Green pass obbligatorio in tutti i posti di lavoro, sia pubblici che privati. Questa la decisione del Governo per incrementare il più possibile le vaccinazioni ed evitare che con la fine della stagione autunnale possa esserci un’impennata di contagi e di ricoveri.

Green pass obbligatorio per statali e privati

A partire dal 15 ottobre l’Italia sarà il primo Paese europeo in cui non si potrà entrare in fabbrica, in ufficio e in qualunque altro luogo di lavoro senza un certificato verde, che attesti l’avvenuta vaccinazione o la negatività al covid-19.

“Abbiamo intrapreso una strada chiara, il Consiglio dei ministri sarà sicuramente un momento importante. Si va verso l’obbligo del certificato verde non solo per i lavoratori del pubblico impiego ma anche per quelli del settore privato. Solo immunizzando la stragrande maggioranza della popolazione possiamo contenere i contagi.

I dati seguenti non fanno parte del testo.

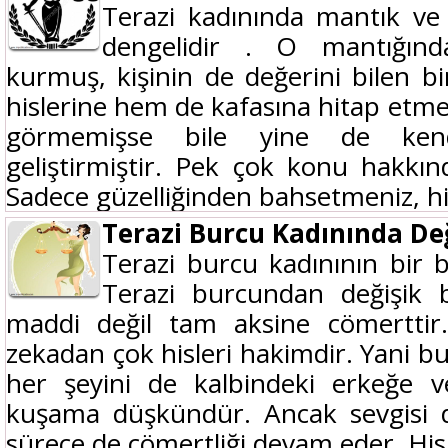
Terazi kadınında mantık ve 
dengelidir . O mantığın
kurmuş, kişinin de değerini bilen bi
hislerine hem de kafasına hitap etmen
görmemişse bile yine de kendi
geliştirmiştir. Pek çok konu hakkında
Sadece güzelliğinden bahsetmeniz, hisl
Terazi Burcu Kadınında Değ
Terazi burcu kadınının bir
Terazi burcundan değişik b
maddi değil tam aksine cömerttir
zekadan çok hisleri hakimdir. Yani bu
her şeyini de kalbindeki erkeğe v
kuşama düşkündür. Ancak sevgisi d
sürece de cömertliği devam eder. Hisl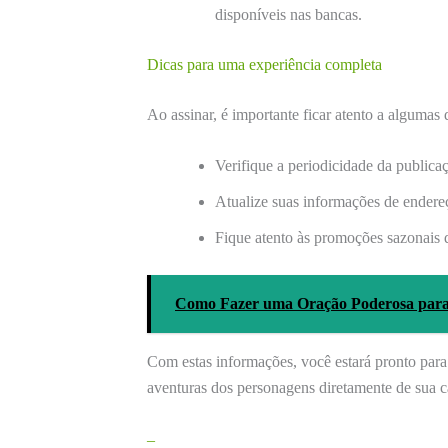
disponíveis nas bancas.
Dicas para uma experiência completa
Ao assinar, é importante ficar atento a algumas 
Verifique a periodicidade da public
Atualize suas informações de endere
Fique atento às promoções sazonais 
Como Fazer uma Oração Poderosa para 
Com estas informações, você estará pronto para
aventuras dos personagens diretamente de sua c
–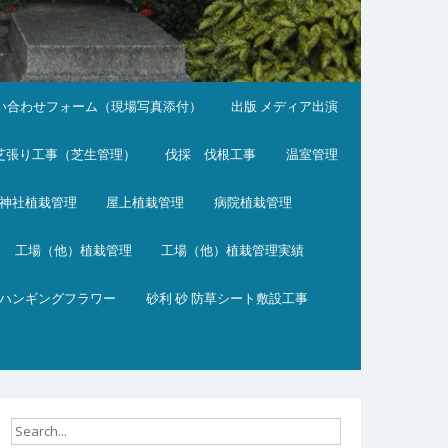
い合わせフォーム（現場写真添付）
出版 メディア出演
芝張り工事（芝生管理）
伐採 伐根工事
温室管理
神社植栽管理
屋上植栽管理
病院植栽管理
工場（他）植栽管理
工場（他）植栽管理実績
ハンギングフラワー
砂利 砂 防草シート敷設工事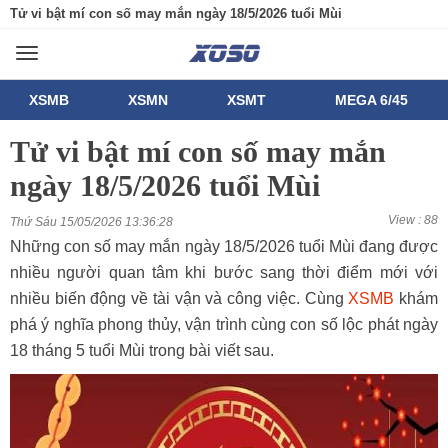
Tử vi bật mí con số may mắn ngày 18/5/2026 tuổi Mùi
Toggle
navigation
XSMB
XSMN
XSMT
MEGA 6/45
Tử vi bật mí con số may mắn
ngày 18/5/2026 tuổi Mùi
View : 88
Thứ Sáu 15/05/2026 13:36:28
Những con số may mắn ngày 18/5/2026 tuổi Mùi đang được
nhiều người quan tâm khi bước sang thời điểm mới với
nhiều biến động về tài vận và công việc. Cùng
XSMB
khám
phá ý nghĩa phong thủy, vận trình cùng con số lộc phát ngày
18 tháng 5 tuổi Mùi trong bài viết sau.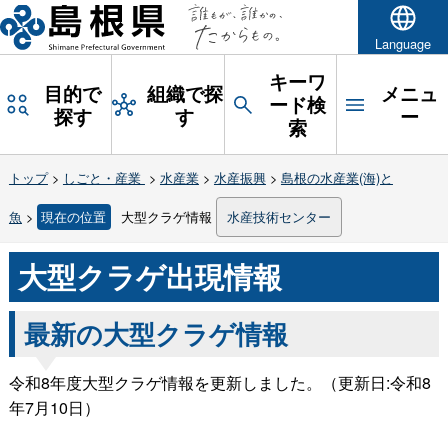
Language
キーワ
目的で
組織で探
メニュ
ード検
探す
す
ー
索
トップ
>
しごと・産業
>
水産業
>
水産振興
>
島根の水産業(海)と
魚
>
現在の位置
大型クラゲ情報
水産技術センター
大型クラゲ出現情報
最新の大型クラゲ情報
令和8年度大型クラゲ情報を更新しました。（更新日:令和8
年7月10日）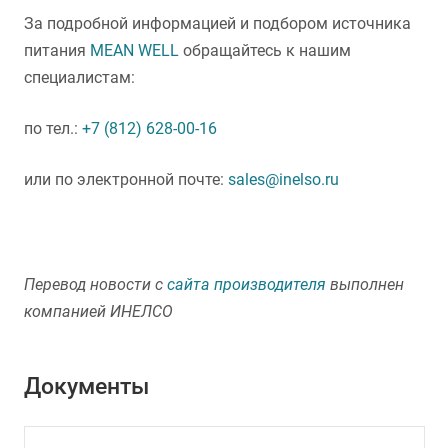
За подробной информацией и подбором источника
питания
MEAN WELL
обращайтесь к нашим
специалистам:
по тел.:
+7 (812) 628-00-16
или по электронной почте:
sales@inelso.ru
Перевод новости с
сайта производителя
выполнен
компанией ИНЕЛСО
Документы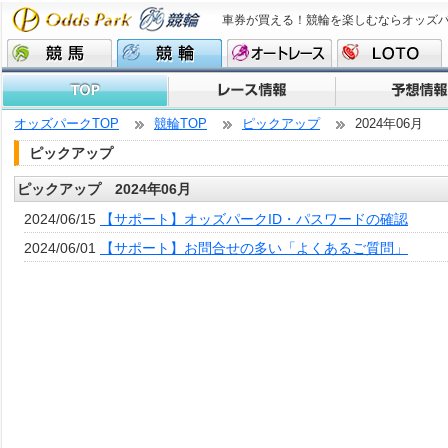
車券が買える！競輪を楽しむならオッズ
オッズパークTOP
競輪TOP
ピックアップ
2024年06月
ピックアップ
ピックアップ 2024年06月
2024/06/15
【サポート】オッズパークID・パスワードの確認
2024/06/01
【サポート】お問合せの多い「よくあるご質問」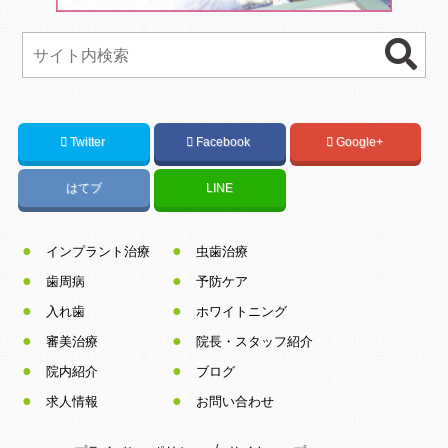
Twitter
Facebook
Google+
はてブ
LINE
インプラント治療
虫歯治療
歯周病
予防ケア
入れ歯
ホワイトニング
審美治療
院長・スタッフ紹介
院内紹介
ブログ
求人情報
お問い合わせ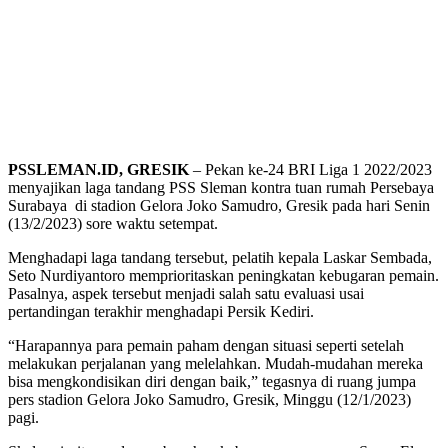
PSSLEMAN.ID, GRESIK
– Pekan ke-24 BRI Liga 1 2022/2023
menyajikan laga tandang PSS Sleman kontra tuan rumah Persebaya
Surabaya di stadion Gelora Joko Samudro, Gresik pada hari Senin
(13/2/2023) sore waktu setempat.
Menghadapi laga tandang tersebut, pelatih kepala Laskar Sembada,
Seto Nurdiyantoro memprioritaskan peningkatan kebugaran pemain.
Pasalnya, aspek tersebut menjadi salah satu evaluasi usai
pertandingan terakhir menghadapi Persik Kediri.
“Harapannya para pemain paham dengan situasi seperti setelah
melakukan perjalanan yang melelahkan. Mudah-mudahan mereka
bisa mengkondisikan diri dengan baik,” tegasnya di ruang jumpa
pers stadion Gelora Joko Samudro, Gresik, Minggu (12/1/2023)
pagi.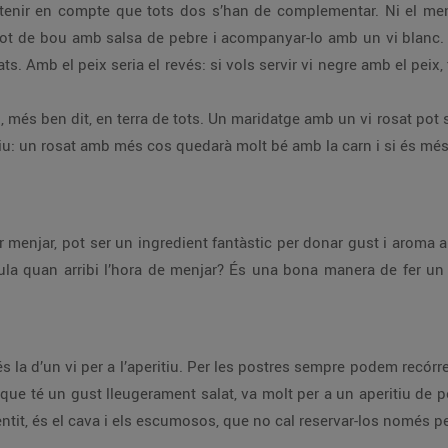
tenir en compte que tots dos s’han de complementar. Ni el menjar
ot de bou amb salsa de pebre i acompanyar-lo amb un vi blanc. A
tats. Amb el peix seria el revés: si vols servir vi negre amb el pei
, més ben dit, en terra de tots. Un maridatge amb un vi rosat pot 
iu: un rosat amb més cos quedarà molt bé amb la carn i si és més 
menjar, pot ser un ingredient fantàstic per donar gust i aroma a l
aula quan arribi l’hora de menjar? És una bona manera de fer un
 és la d’un vi per a l’aperitiu. Per les postres sempre podem recór
 que té un gust lleugerament salat, va molt per a un aperitiu de pe
ntit, és el cava i els escumosos, que no cal reservar-los només per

Il vaccino è l’unica arma che abbiamo contro il Covid”, ha detto Mariastella Gelmini, ministro per gli Affari regionali e le autonomie.

Stamattina è stata convocata la cabina di regia a Palazzo Chigi con i capi delegazione dei partiti. A seguire la ministra Mariastella Gelmini ascolterà i presidenti delle Regioni e alle 16 si terrà il Consiglio dei ministri per il via libera al nuovo decreto.

Il nuovo decreto

Nel decreto, riporta oggi Il Corriere della Sera, sarà scritto che i lavoratori senza green pass saranno sanzionati anche severamente, ma non licenziati. 

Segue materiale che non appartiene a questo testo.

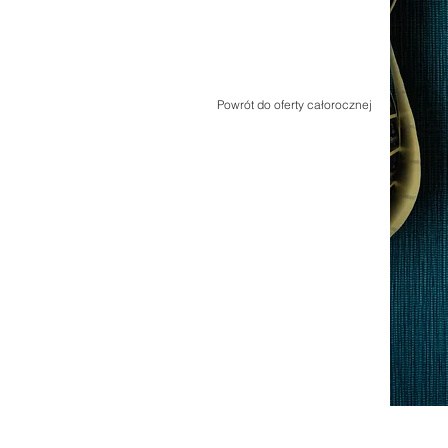
Powrót do oferty całorocznej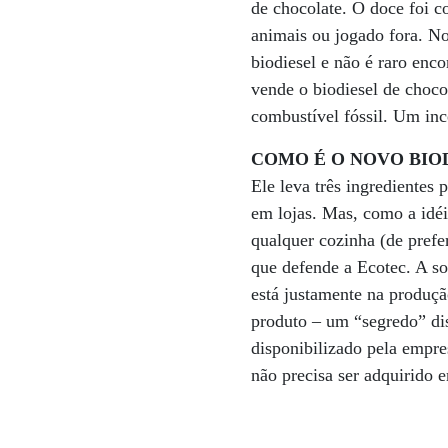
de chocolate. O doce foi c
animais ou jogado fora. N
biodiesel e não é raro enc
vende o biodiesel de chocol
combustível fóssil. Um inc
COMO É O NOVO BIO
Ele leva três ingredientes 
em lojas. Mas, como a idéi
qualquer cozinha (de prefer
que defende a Ecotec. A so
está justamente na produçã
produto – um “segredo” di
disponibilizado pela empre
não precisa ser adquirido 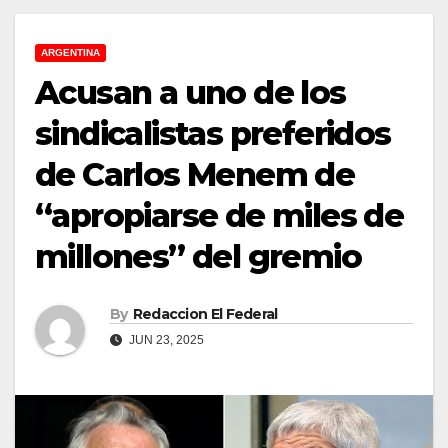
ARGENTINA
Acusan a uno de los
sindicalistas preferidos
de Carlos Menem de
“apropiarse de miles de
millones” del gremio
By
Redaccion El Federal
JUN 23, 2025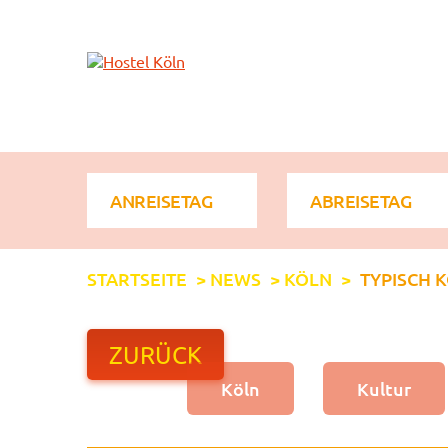
+ 49 (0)221 998 776 0
STARTSEITE
>
NEWS
>
KÖLN
>
TYPISCH 
ZURÜCK
Köln
Kultur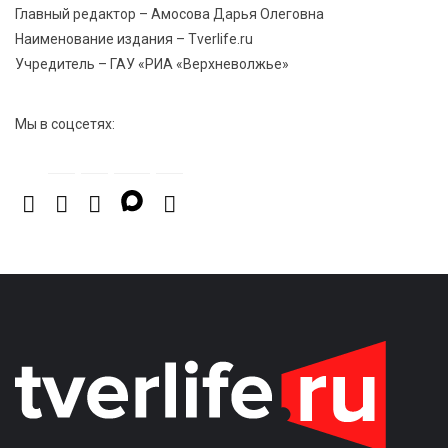
В Твери обновили отделение гнойной хирургии
Главный редактор – Амосова Дарья Олеговна
Наименование издания – Tverlife.ru
Учредитель – ГАУ «РИА «Верхневолжье»
Мы в соцсетях: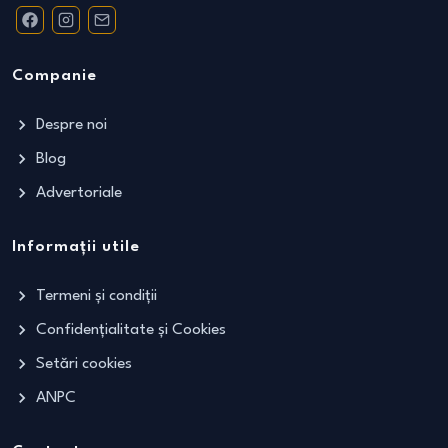
Companie
Despre noi
Blog
Advertoriale
Informații utile
Termeni și condiții
Confidențialitate și Cookies
Setări cookies
ANPC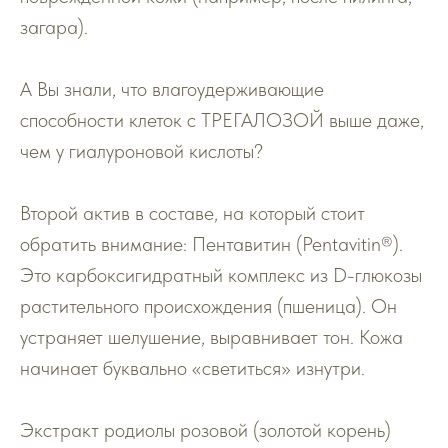
загара).
А Вы знали, что влагоудерживающие
способности клеток с ТРЕГАЛОЗОЙ выше даже,
чем у гиалуроновой кислоты?
Второй актив в составе, на который стоит
обратить внимание: Пентавитин (Pentavitin®).
Это карбоксигидратный комплекс из D-глюкозы
растительного происхождения (пшеница). Он
устраняет шелушение, выравнивает тон. Кожа
начинает буквально «светиться» изнутри.
Экстракт родиолы розовой (золотой корень)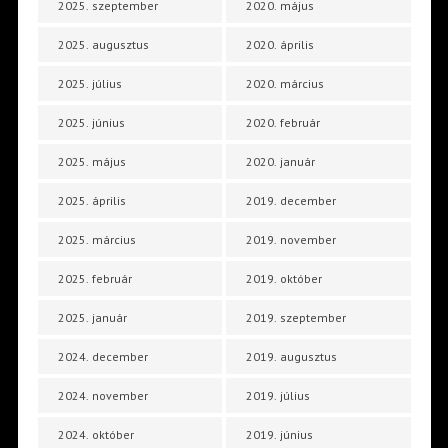
2025. szeptember
2020. május
2025. augusztus
2020. április
2025. július
2020. március
2025. június
2020. február
2025. május
2020. január
2025. április
2019. december
2025. március
2019. november
2025. február
2019. október
2025. január
2019. szeptember
2024. december
2019. augusztus
2024. november
2019. július
2024. október
2019. június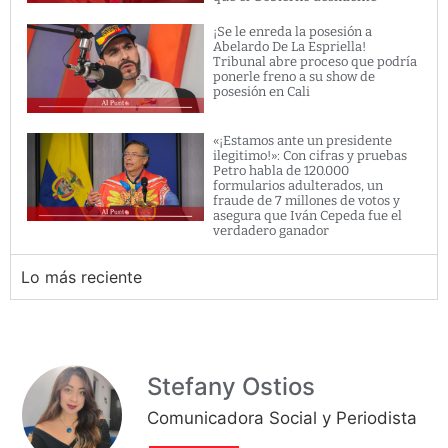
¡Se le enreda la posesión a
Abelardo De La Espriella!
Tribunal abre proceso que podría
ponerle freno a su show de
posesión en Cali
«¡Estamos ante un presidente
ilegitimo!»: Con cifras y pruebas
Petro habla de 120.000
formularios adulterados, un
fraude de 7 millones de votos y
asegura que Iván Cepeda fue el
verdadero ganador
Lo más reciente
Stefany Ostios
Comunicadora Social y Periodista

I dipendenti dovranno esibire la certificazione verde all’ingresso degli uffici ad responsabile delle verifiche. Quest’ultimo dovrà essere un capo ufficio o un capo reparto individuato dai vertici aziendali proprio come avviene adesso nelle scuole e nelle università.

Cosa succede se non si possiede il Green Pass

Chi non ha il green pass non potrà essere ammesso all’interno delle aziende e viene considerato assente ingiustificato. La violazione dell’obbligo è punita con una multa che oscilla tra i 400 e i 1.000 euro e può essere aumentata in caso di contraffazione del documento. In questo caso può scattare anche la denuncia. 

Dopo cinque giorni di assenza ingiustificata “il rapporto di lavoro è sospeso e non sono dovuti retribuzione e altri compensi o emolumenti”.

Tamponi gratuiti

Resta ancora il nodo tamponi. I sindacati chiedono al Governo di rendere gratuiti i tamponi per i lavoratori dei settori pubblico e privato che rifiutano di sottoporsi al vaccino. Ma l’Esecutivo è orientato in tutt’altra direzione: i tamponi gratuiti rappresenterebbero un disincentivo alle vaccinazioni, quindi si sta valutando di ridurre ulteriormente il prezzo calmierato che era stato deciso quando il Green pass fu imposto al personale scolastico.

Green pass anche per gli under 12?

Nel decreto verrà inoltre esplicitato che i soggetti minori di 12 anni (che al momento on rientrano nella campagna vaccinale) risultano esentati dall’obbligo di green pass per partecipare alle cerimonie (ad esempio, matrimoni e comunioni), come anche per le ulteriori attività rispetto alle quali le norme li esentavano già: ristoranti, piscine al chiuso, palestre, musei, teatri, cinema.